PROMPT: Copy each entry below unchanged; the images do not go in the copy.

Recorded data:
::::::::::

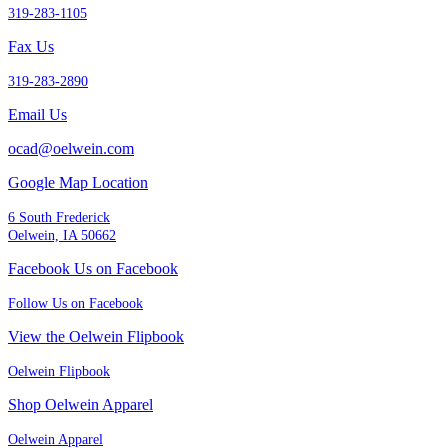
319-283-1105
Fax Us
319-283-2890
Email Us
ocad@oelwein.com
Google Map Location
6 South Frederick
Oelwein, IA 50662
Facebook Us on Facebook
Follow Us on Facebook
View the Oelwein Flipbook
Oelwein Flipbook
Shop Oelwein Apparel
Oelwein Apparel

::::::::::

THE COMPLETED TASK:
319-283-1105
Fax Us
319-283-2890
Email Us
ocad@oelwein.com
Google Map Location
6 South Frederick
Oelwein, IA 50662
Facebook Us on Facebook
Follow Us on Facebook
View the Oelwein Flipbook
Oelwein Flipbook
Shop Oelwein Apparel
Oelwein Apparel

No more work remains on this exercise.